Mortgage

A mortgage is a pledge of property to the lender as security of payment of the debt. The mortgagor is the borrower giving the pledge to the lender.

The basic steps for securing a mortgage are:
- Qualifying the buyer, which includes securing a credit report and employment history.
- Determining the debt-to-income ratio. A debt-to-income ratio is a loan-qualifying tool. Simply put, if you had a million dollars and owed ten dollars, that would be a good debt-to-income ratio. However, if you had ten dollars and owed a million dollars, that would be terrible.
 (When figuring out the debt-to-income ratio, do not forget the property!)
- The property must be appraised because it is the collateral for the loan.

The mortgagee is the lender receiving the pledge. The mortgagor is the one who borrows the money to purchase property.

The borrower will sign a note. A note is an evidence of debt, and it states the amount borrowed, the interest rate, and the loan terms. In a note, the borrower is making the promise to repay, so the borrower is the promisor and the lender is the promisee. When recorded, the mortgage becomes a voluntary lien on the property. The rights the borrower gives the lender in a mortgage document are determined by state law.

States are classified as lien theory, title theory, and intermediate theory states.

Remember a lien is a legal interest that a creditor has in a person’s property.

Most states are lien theory states, which give the lender a lien interest in the property.
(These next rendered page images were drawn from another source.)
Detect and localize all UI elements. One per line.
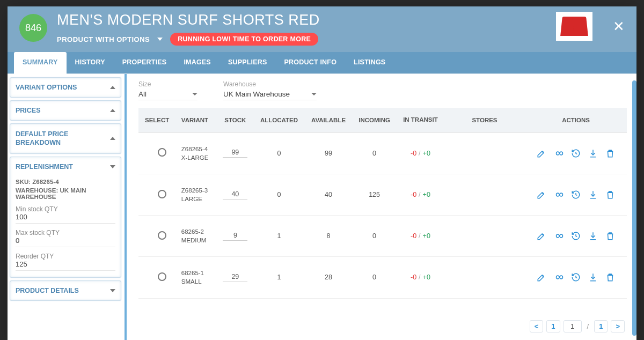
- variants-table: SELECT VARIANT STOCK ALLOCATED AVAILABLE…: [138, 108, 627, 299]
- panel-label: REPLENISHMENT: [16, 163, 73, 171]
- row-actions: [528, 231, 624, 241]
- col-available: AVAILABLE: [305, 108, 353, 132]
- download-icon[interactable]: [588, 149, 598, 158]
- available-value: 99: [305, 132, 353, 174]
- available-value: 28: [305, 257, 353, 298]
- chevron-down-icon: [110, 289, 115, 292]
- download-icon[interactable]: [588, 272, 598, 282]
- product-title: MEN'S MODERN SURF SHORTS RED: [57, 12, 546, 28]
- pager-page-1[interactable]: 1: [546, 320, 560, 332]
- product-id-badge: 846: [19, 14, 47, 42]
- allocated-value: 0: [253, 174, 305, 215]
- filter-warehouse-select[interactable]: UK Main Warehouse: [223, 89, 317, 100]
- col-stores: STORES: [444, 108, 525, 132]
- infinity-icon[interactable]: [554, 231, 564, 241]
- tab-bar: SUMMARY HISTORY PROPERTIES IMAGES SUPPLI…: [8, 52, 636, 74]
- modal-header: 846 MEN'S MODERN SURF SHORTS RED PRODUCT…: [8, 6, 636, 46]
- tab-suppliers[interactable]: SUPPLIERS: [219, 52, 276, 73]
- reorder-input[interactable]: 125: [16, 260, 115, 271]
- pager-input[interactable]: [564, 320, 582, 332]
- incoming-value: 125: [352, 174, 396, 215]
- tab-summary[interactable]: SUMMARY: [14, 52, 67, 74]
- download-icon[interactable]: [588, 231, 598, 241]
- chevron-down-icon: [110, 165, 115, 168]
- edit-icon[interactable]: [537, 190, 546, 199]
- row-select-radio[interactable]: [158, 231, 166, 240]
- filter-warehouse-label: Warehouse: [223, 80, 317, 88]
- panel-variant-options[interactable]: VARIANT OPTIONS: [10, 78, 121, 97]
- filter-size-label: Size: [138, 80, 197, 88]
- trash-icon[interactable]: [605, 190, 615, 199]
- chevron-up-icon: [110, 86, 115, 89]
- infinity-icon[interactable]: [554, 149, 564, 158]
- table-row: Z68265-4X-LARGE 99 0 99 0 -0/+0: [138, 132, 627, 174]
- tab-properties[interactable]: PROPERTIES: [114, 52, 175, 73]
- row-actions: [528, 190, 624, 199]
- in-transit-value: -0/+0: [397, 132, 444, 174]
- tab-listings[interactable]: LISTINGS: [345, 52, 394, 73]
- scrollbar[interactable]: [632, 80, 636, 336]
- pager-prev[interactable]: <: [530, 320, 544, 332]
- reorder-label: Reorder QTY: [16, 253, 115, 260]
- history-icon[interactable]: [571, 272, 581, 282]
- filter-size-select[interactable]: All: [138, 89, 197, 100]
- allocated-value: 1: [253, 257, 305, 298]
- edit-icon[interactable]: [537, 231, 546, 241]
- trash-icon[interactable]: [605, 272, 615, 282]
- history-icon[interactable]: [571, 149, 581, 158]
- table-row: Z68265-3LARGE 40 0 40 125 -0/+0: [138, 174, 627, 215]
- tab-product-info[interactable]: PRODUCT INFO: [276, 52, 346, 73]
- row-select-radio[interactable]: [158, 148, 166, 157]
- stores-value: [444, 257, 525, 298]
- dropdown-icon: [311, 93, 317, 95]
- infinity-icon[interactable]: [554, 190, 564, 199]
- select-value: UK Main Warehouse: [223, 90, 290, 98]
- main-content: Size All Warehouse UK Main Warehouse SEL…: [125, 74, 636, 340]
- pager-next[interactable]: >: [611, 320, 625, 332]
- edit-icon[interactable]: [537, 272, 546, 282]
- stock-input[interactable]: 99: [223, 149, 247, 158]
- trash-icon[interactable]: [605, 149, 615, 158]
- chevron-up-icon: [110, 137, 115, 140]
- variant-sku: 68265-1: [181, 269, 214, 277]
- col-in-transit: IN TRANSIT: [397, 108, 444, 132]
- tab-history[interactable]: HISTORY: [67, 52, 114, 73]
- stock-input[interactable]: 40: [223, 190, 247, 199]
- panel-product-details[interactable]: PRODUCT DETAILS: [10, 281, 121, 300]
- max-stock-input[interactable]: 0: [16, 236, 115, 247]
- row-select-radio[interactable]: [158, 190, 166, 198]
- incoming-value: 0: [352, 257, 396, 298]
- history-icon[interactable]: [571, 231, 581, 241]
- pagination: < 1 / 1 >: [138, 316, 627, 337]
- col-actions: ACTIONS: [525, 108, 627, 132]
- variant-name: X-LARGE: [181, 153, 214, 162]
- sku-label: SKU: Z68265-4: [16, 179, 115, 185]
- select-value: All: [138, 90, 147, 98]
- product-type-label: PRODUCT WITH OPTIONS: [57, 35, 150, 43]
- download-icon[interactable]: [588, 190, 598, 199]
- panel-replenishment[interactable]: REPLENISHMENT: [10, 157, 121, 176]
- stock-input[interactable]: 29: [223, 273, 247, 282]
- col-stock: STOCK: [217, 108, 254, 132]
- chevron-down-icon[interactable]: [157, 38, 163, 41]
- panel-label: DEFAULT PRICE BREAKDOWN: [16, 130, 85, 147]
- dropdown-icon: [192, 93, 197, 95]
- panel-prices[interactable]: PRICES: [10, 101, 121, 120]
- variant-sku: 68265-2: [181, 227, 214, 236]
- product-modal: 846 MEN'S MODERN SURF SHORTS RED PRODUCT…: [8, 6, 636, 340]
- tab-images[interactable]: IMAGES: [175, 52, 219, 73]
- edit-icon[interactable]: [537, 149, 546, 158]
- trash-icon[interactable]: [605, 231, 615, 241]
- row-select-radio[interactable]: [158, 272, 166, 281]
- col-allocated: ALLOCATED: [253, 108, 305, 132]
- close-icon[interactable]: ✕: [613, 19, 625, 33]
- variant-sku: Z68265-4: [181, 145, 214, 153]
- panel-default-price[interactable]: DEFAULT PRICE BREAKDOWN: [10, 124, 121, 153]
- min-stock-label: Min stock QTY: [16, 205, 115, 213]
- min-stock-input[interactable]: 100: [16, 213, 115, 224]
- incoming-value: 0: [352, 132, 396, 174]
- stock-input[interactable]: 9: [223, 232, 247, 241]
- infinity-icon[interactable]: [554, 272, 564, 282]
- stores-value: [444, 174, 525, 215]
- history-icon[interactable]: [571, 190, 581, 199]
This means that if the borrower defaults, the lender would foreclose through a judicial sale.

A judicial sale is a sale made under court order, rather than a voluntary sale by the owner or one appointed by the owner.

The borrower borrows money from a lender. Before the lender gives the borrower the money, the borrower must sign an "I.O.U" which is called the note. The note states the terms of the loan, for instance the rate of interest and the number of years which the borrower has to pay back the loan. But more importantly for the lender, the note is proof of the loan. For thousands of years across many civilizations, the note was always needed in order to demand payment. Loss of the note often meant that the lender could not request that a court enforce payment.
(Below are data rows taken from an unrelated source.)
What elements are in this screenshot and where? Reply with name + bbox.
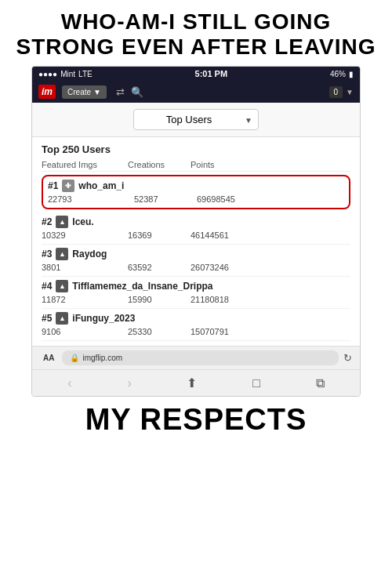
create-arrow-icon: ▼ [93,88,101,96]
user-rank-1: #1 [48,180,58,191]
url-text: imgflip.com [82,354,122,362]
user-name-2: Iceu. [72,216,93,227]
user-creator-icon-2: ▲ [56,216,68,228]
dropdown-wrapper: Top Users ▼ [133,109,259,130]
user-points-1: 69698545 [197,194,260,204]
user-rank-3: #3 [42,249,52,260]
menu-arrow-icon[interactable]: ▼ [346,88,354,96]
user-featured-2: 10329 [42,230,128,240]
col-header-creations: Creations [128,160,191,169]
user-stats-3: 3801 63592 26073246 [42,262,350,273]
user-creations-2: 16369 [128,230,191,240]
url-bar[interactable]: 🔒 imgflip.com [62,350,339,365]
user-creations-5: 25330 [128,327,191,336]
status-bar: ●●●● Mint LTE 5:01 PM 46% ▮ [32,67,360,81]
col-header-points: Points [191,160,253,169]
user-rank-4: #4 [42,281,52,292]
user-points-3: 26073246 [191,263,253,272]
share-button[interactable]: ⬆ [180,374,203,392]
carrier-label: Mint [60,70,75,78]
user-moderator-icon-1: ✚ [62,180,74,192]
status-right: 46% ▮ [330,70,354,78]
shuffle-icon[interactable]: ⇄ [116,86,125,98]
user-featured-4: 11872 [42,295,128,304]
notification-badge[interactable]: 0 [329,86,343,98]
user-featured-1: 22793 [48,194,134,204]
user-stats-5: 9106 25330 15070791 [42,326,350,337]
col-header-featured: Featured Imgs [42,160,128,169]
site-logo: im [38,85,56,99]
user-rank-2: #2 [42,216,52,227]
user-rank-5: #5 [42,313,52,324]
user-name-5: iFunguy_2023 [72,313,135,324]
section-title: Top 250 Users [42,143,350,155]
main-content: Top 250 Users Featured Imgs Creations Po… [32,137,360,346]
top-users-dropdown-section: Top Users ▼ [32,103,360,137]
user-creator-icon-5: ▲ [56,312,68,325]
user-name-4: Tifflamemez_da_Insane_Drippa [72,281,212,292]
battery-label: 46% [330,70,346,78]
browser-bar: AA 🔒 imgflip.com ↻ [32,346,360,369]
tabs-button[interactable]: ⧉ [310,375,331,392]
user-creations-3: 63592 [128,263,191,272]
user-points-5: 15070791 [191,327,253,336]
phone-screenshot: ●●●● Mint LTE 5:01 PM 46% ▮ im Create ▼ … [31,66,361,397]
user-rank-name-1: #1 ✚ who_am_i [48,180,344,192]
user-points-2: 46144561 [191,230,253,240]
user-row-4[interactable]: #4 ▲ Tifflamemez_da_Insane_Drippa 11872 … [42,277,350,309]
create-label: Create [67,88,91,96]
status-time: 5:01 PM [195,69,228,78]
user-rank-name-3: #3 ▲ Raydog [42,248,350,260]
top-users-select[interactable]: Top Users [133,109,259,130]
user-rank-name-5: #5 ▲ iFunguy_2023 [42,312,350,325]
user-creations-1: 52387 [134,194,197,204]
user-row-3[interactable]: #3 ▲ Raydog 3801 63592 26073246 [42,245,350,277]
top-meme-text: WHO-AM-I STILL GOING STRONG EVEN AFTER L… [0,0,392,66]
user-creator-icon-4: ▲ [56,280,68,292]
user-name-3: Raydog [72,249,107,260]
network-label: LTE [78,70,93,78]
user-row-5[interactable]: #5 ▲ iFunguy_2023 9106 25330 15070791 [42,309,350,341]
create-button[interactable]: Create ▼ [62,85,107,99]
user-row-1[interactable]: #1 ✚ who_am_i 22793 52387 69698545 [42,175,350,209]
forward-button[interactable]: › [121,375,137,392]
lock-icon: 🔒 [70,354,79,362]
user-stats-4: 11872 15990 21180818 [42,294,350,305]
bookmarks-button[interactable]: □ [246,375,267,392]
battery-icon: ▮ [349,70,354,78]
user-points-4: 21180818 [191,295,253,304]
bottom-meme-text: MY RESPECTS [0,397,392,441]
user-featured-3: 3801 [42,263,128,272]
user-name-1: who_am_i [78,180,124,191]
user-rank-name-2: #2 ▲ Iceu. [42,216,350,228]
user-creations-4: 15990 [128,295,191,304]
user-creator-icon-3: ▲ [56,248,68,260]
refresh-button[interactable]: ↻ [343,352,352,364]
user-featured-5: 9106 [42,327,128,336]
navbar-icons: ⇄ 🔍 [116,86,143,98]
status-left: ●●●● Mint LTE [38,70,93,78]
table-header: Featured Imgs Creations Points [42,158,350,172]
search-icon[interactable]: 🔍 [131,86,143,98]
navbar: im Create ▼ ⇄ 🔍 0 ▼ [32,81,360,103]
user-stats-2: 10329 16369 46144561 [42,230,350,241]
user-row-2[interactable]: #2 ▲ Iceu. 10329 16369 46144561 [42,212,350,245]
signal-dots: ●●●● [38,70,57,78]
back-button[interactable]: ‹ [61,375,78,392]
browser-nav: ‹ › ⬆ □ ⧉ [32,369,360,396]
aa-button[interactable]: AA [40,352,57,364]
user-rank-name-4: #4 ▲ Tifflamemez_da_Insane_Drippa [42,280,350,292]
user-stats-1: 22793 52387 69698545 [48,194,344,205]
navbar-right: 0 ▼ [329,86,354,98]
What security does the lender have once they give the money to the borrower? The security, known as "collateral", is the property which is bought with the funds given to the borrower (and sometimes other properties are pledged also). The borrower pledges that property to the lender. "Mortgage" actually means "pledge". The borrower pledges to give the lender the property if the borrower can not pay back the loan in full.

As noted in the previous section, the buyer/borrower pledges the property to the lender as security for the loan that the lender gave. The suffix "or" is used to denote the person who performs an action; while the suffix "ee" is used to denote the recipient of that action.Since the buyer/borrower is pledging the property, he/she is "mortgaging" the property and in known as the "mortgagor". The lender is the recipient of the pledge, and therefore is the "mortgagee".
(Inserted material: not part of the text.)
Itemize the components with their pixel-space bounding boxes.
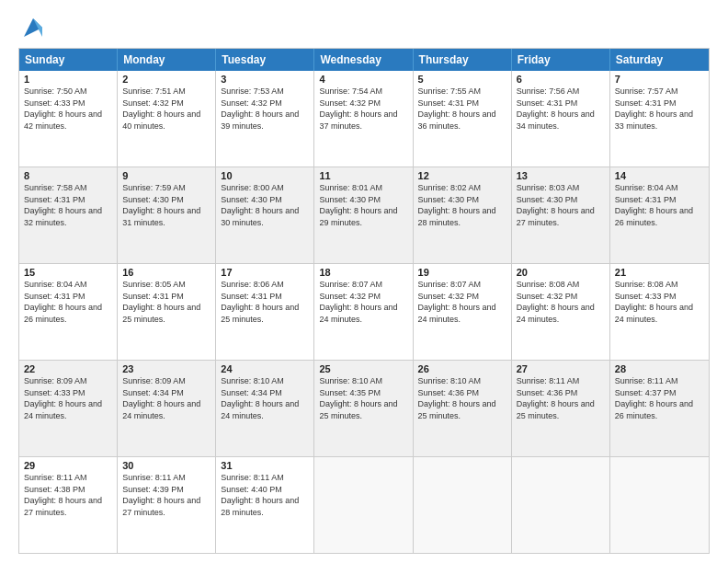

One way to remember the difference between the "mortgagor" and the mortgagee:

The "o" in "mortgagor" comes from the "o" in "borrower". The "e" in "mortgagee" comes from the "e" in "lender":

MORTGAGOR = BORROWER

MORTGAGEE = LENDER

Just remember, the mortgagor mortgages the property to the mortgagee.

Finally, it is worth pointing out that there was a time when the owner of a property could sell it and freely transfer the mortgage to the new owner. Due to the modernization of the credit market, lenders want to know who owes them money. Since the new owner might not be as creditworthy as the original owner/mortgagor, lenders now insert a "due on sale" clause. This clause requires that a mortgage be paid off when the underlying property is sold. Nowadays, the seller sometimes finances some of the buyer's needs, and sometimes a relative or friend might give the buyer a second loan on top of the bank loan. Otherwise, the mortgagee is always a financial institution.

Much of the confusion concerning mortgages and notes today actually stems from a semantic problem: is "mortgage" a noun or a verb? Unfortunately, many people use the word "mortgage" to mean a loan, saying things such as "I got a mortgage from the bank", or "Who owns the mortgage?" This leads to confusion, since "mortgage" is really a pledge of property as security, and does not have a separate existence from the note that it guarantees. Since "mortgage" really means to pledge, which is a verb, it should not be used as a noun.

Here are some common misuses of the word "mortgage":

WRONG
I took a mortgage.
I got a mortgage from the bank.
I signed the mortgage.
The owner of the mortgage is not the owner of the note.

CORRECT
I got a loan from the bank.
I borrowed money and I mortgaged the house.
I signed the mortgage document.
The title owner of the note/mortgage is not the equitable owner of the note/mortgage.

While the difference between "mortgage" as a noun or a verb might seem trivial, we will see that the misuse of this word has caused endless headaches, misunderstandings, confusion, and legal wrangling.